Materials provided:
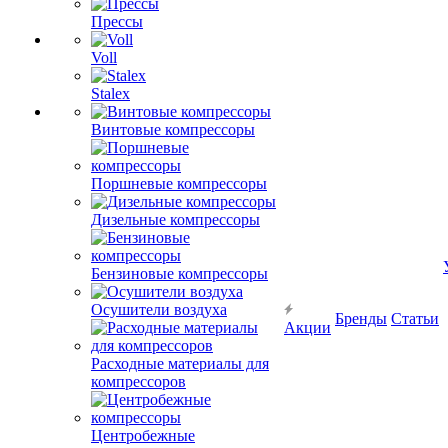
Прессы
Voll
Stalex
Винтовые компрессоры
Поршневые компрессоры
Дизельные компрессоры
Бензиновые компрессоры
Осушители воздуха
Бренды
Статьи
Акции
Расходные материалы для
компрессоров
Центробежные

What you need to do: Could the material above be given again in full and exactly, with its pictures left out?

Completed exercise:
Прессы
Voll
Stalex
Винтовые компрессоры
Поршневые компрессоры
Дизельные компрессоры
Бензиновые компрессоры
Осушители воздуха
Бренды
Статьи
Акции
Расходные материалы для
компрессоров
Центробежные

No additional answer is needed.